Stream: git-wasmtime

Topic: wasmtime / issue #5243 Is there a performance bottleneck ...


view this post on Zulip Wasmtime GitHub notifications bot (Nov 10 2022 at 07:03):

asurdo opened issue #5243:

Question:

I use wasmtime in c++ multithread program. I expected performance improvement when I use more threads, but it does not. Is there any bottleneck in wasmtime? And how can I avoid it?

Hear is my performance test log.

My machine environment is 24 core and 64GB memory.

1 thread: speed 8217/s, average time cost 120us
2 thread: speed: 10137/s, average time cost: 196us
10 thread: speed 11190/s, average time cost: 892us

My code logic

singleton for the engine and linker, creating a store on each call, use wasi and some host function.

view this post on Zulip Wasmtime GitHub notifications bot (Nov 10 2022 at 07:14):

asurdo commented on issue #5243:

PS: I compile module only once,and instantiate every time.
I seprate one call to three step, init store, instantiate and call instance func. The step where the time-consuming increases the most is in call instance func.

view this post on Zulip Wasmtime GitHub notifications bot (Nov 10 2022 at 09:43):

bjorn3 commented on issue #5243:

The bottleneck is probably in the linux kernel. As I understand it changing memory mappings will acquire a process wide lock on the memory mappings and once it is done changing them every currently running thread of the process is interrupted to make sure that the cpu core knows about the changed memory mapping. Every time you instantiate a module, memory mappings are changed.
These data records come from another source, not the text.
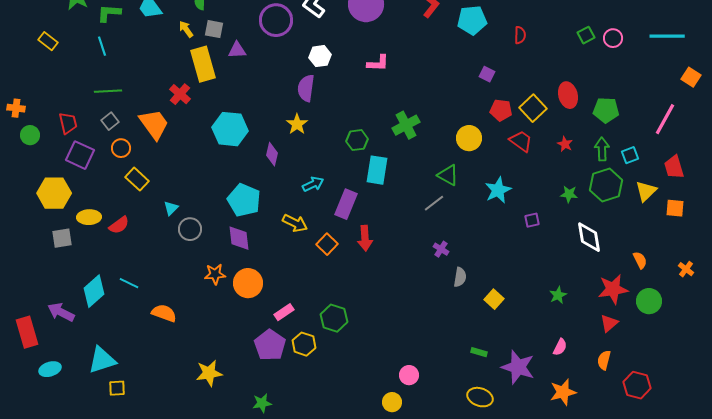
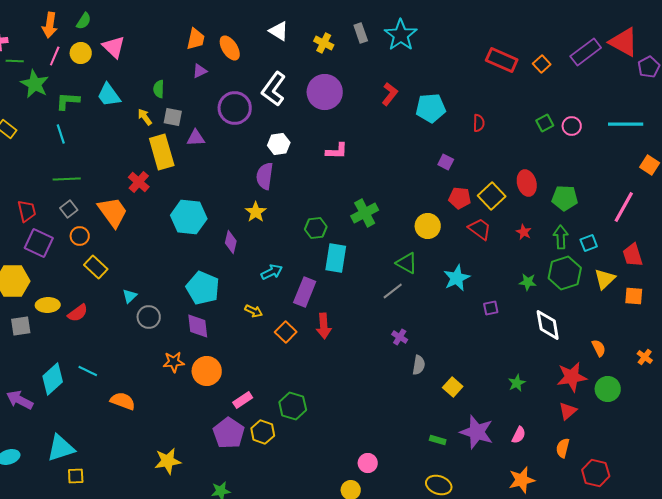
yellow arrow: (295, 223) -> (254, 311), size x0.7
purple star: (518, 367) -> (477, 432), moved

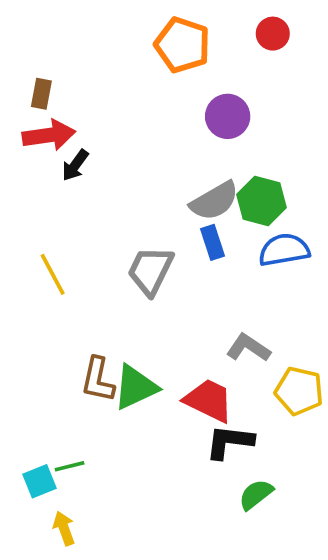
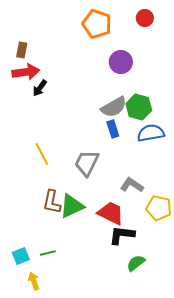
gray trapezoid: (150, 271) -> (87, 163), moved
yellow line: (53, 274) -> (42, 154), moved
green line: (70, 466) -> (48, 253), moved

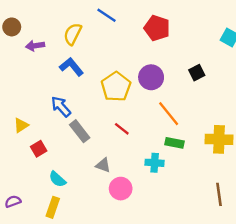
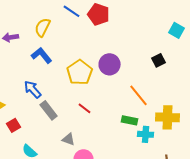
red pentagon: (157, 28) -> (99, 14), moved
black square: (197, 73) -> (159, 60), moved
orange line: (169, 114) -> (139, 95), moved
cyan cross: (155, 163) -> (146, 134), moved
This effectively means that the instantiation count per second across the whole process is limited by how fast a single core can handle memory mapping changes and in addition every instantiation pauses execution of other threads for a moment.

view this post on Zulip Wasmtime GitHub notifications bot (Nov 10 2022 at 09:46):

bjorn3 commented on issue #5243:

I believe using the pooling allocation strategy (set using config.allocation_strategy()) is more performant than the default on demand strategy.

view this post on Zulip Wasmtime GitHub notifications bot (Nov 10 2022 at 12:33):

asurdo commented on issue #5243:

I believe using the pooling allocation strategy (set using config.allocation_strategy()) is more performant than the default on demand strategy.

Is config.allocation_strategy() only for Rust? I can't find it in c-API. And in fact, I use jemalloc for my c++ program, malloc is in user mode.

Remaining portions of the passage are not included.